===== Raw data =====
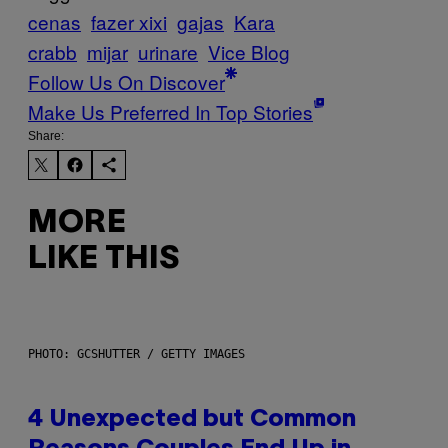
cenas
fazer xixi
gajas
Kara
crabb
mijar
urinare
Vice Blog
Follow Us On Discover
Make Us Preferred In Top Stories
Share:
MORE
LIKE THIS
PHOTO: GCSHUTTER / GETTY IMAGES
4 Unexpected but Common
=====
# Exercise aim:
Print every line above once more, exactly. Omit the pictures.

# Answer to this exercise:
cenas
fazer xixi
gajas
Kara
crabb
mijar
urinare
Vice Blog
Follow Us On Discover
Make Us Preferred In Top Stories
Share:
MORE
LIKE THIS
PHOTO: GCSHUTTER / GETTY IMAGES
4 Unexpected but Common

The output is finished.